*** MATERIAL FOR THE TASK ***

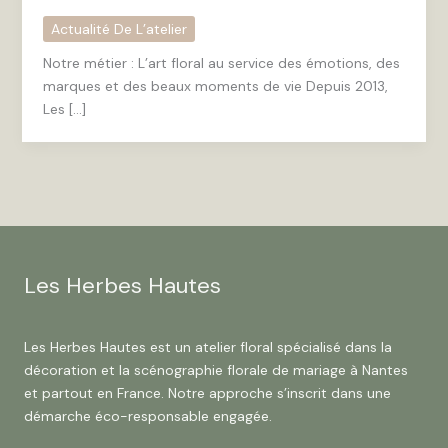
Actualité De L’atelier
Notre métier : L’art floral au service des émotions, des
marques et des beaux moments de vie Depuis 2013,
Les […]
Les Herbes Hautes
Les Herbes Hautes est un atelier floral spécialisé dans la
décoration et la scénographie florale de mariage à Nantes
et partout en France. Notre approche s’inscrit dans une
démarche éco-responsable engagée.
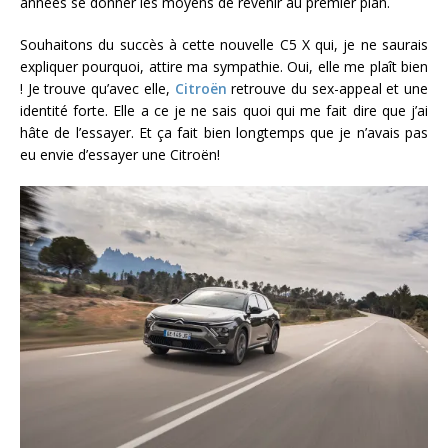
années se donner les moyens de revenir au premier plan.
Souhaitons du succès à cette nouvelle C5 X qui, je ne saurais
expliquer pourquoi, attire ma sympathie. Oui, elle me plaît bien
! Je trouve qu’avec elle,
Citroën
retrouve du sex-appeal et une
identité forte. Elle a ce je ne sais quoi qui me fait dire que j’ai
hâte de l’essayer. Et ça fait bien longtemps que je n’avais pas
eu envie d’essayer une Citroën!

*** End of MATERIAL FOR THE TASK ***

Leave out every picture and copy verbatim the lines running from the line containing "et partout en" through the final line of the data.

et partout en France. Notre approche s’inscrit dans une
démarche éco-responsable engagée.
années se donner les moyens de revenir au premier plan.
Souhaitons du succès à cette nouvelle C5 X qui, je ne saurais
expliquer pourquoi, attire ma sympathie. Oui, elle me plaît bien
! Je trouve qu’avec elle,
Citroën
retrouve du sex-appeal et une
identité forte. Elle a ce je ne sais quoi qui me fait dire que j’ai
hâte de l’essayer. Et ça fait bien longtemps que je n’avais pas
eu envie d’essayer une Citroën!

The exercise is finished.